Darkoth (a.k.a. Darkoth the Death Demon) is a fictional character, a supervillain appearing in American comic books published by Marvel Comics. His first appearance was in Fantastic Four #142 (Jan. 1974), and he was created by Gerry Conway and Rich Buckler.

Fictional character biography
Major Desmond Pitt of the United States Air Force was from St. Louis, Missouri. He has a degree in aeronautical engineering and was a test pilot like his friend, Ben Grimm.

Pitt discovers that agents of Doctor Doom have infiltrated a solar shuttle project he is assigned to. Pitt passes himself off as a willing accomplice in order to discover the extent of their infiltration into NASA. He is so convincing that Doom himself takes an interest.

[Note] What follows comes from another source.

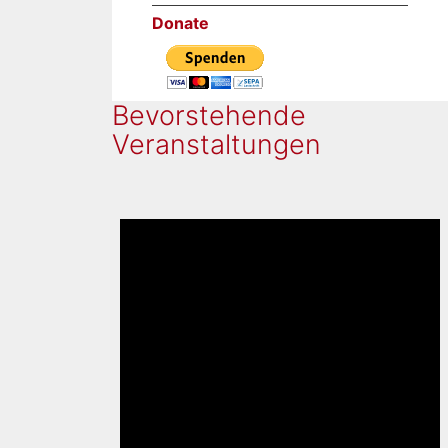
Donate
Bevorstehende
Veranstaltungen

However, due to the recent death of his wife, Pitt makes an error of judgment, and is discovered to be a double agent. Doom's operatives have Desmond denounced as a traitor, and kidnapped. The government thus considers him a potential spy, although he disappears before formal charges can be brought against him.

Doom makes an example of Desmond by using genetic surgery and mutagenic compounds to radically alter his body until he resembled a legendary Latverian mountain demon and codenamed him Darkoth the Death Demon. Doom wipes his memories, and implanted the hypnotic suggestion that Darkoth is really a demon that had been rescued from the Netherworld.  Darkoth then attacks the Thing, and lures him into the underground fortress of Doctor Doom. Darkoth is taken captive, and then regains his memory and betrays Doctor Doom, allying himself with the Fantastic Four. He helps them thwart Doom's Vibro-Bomb.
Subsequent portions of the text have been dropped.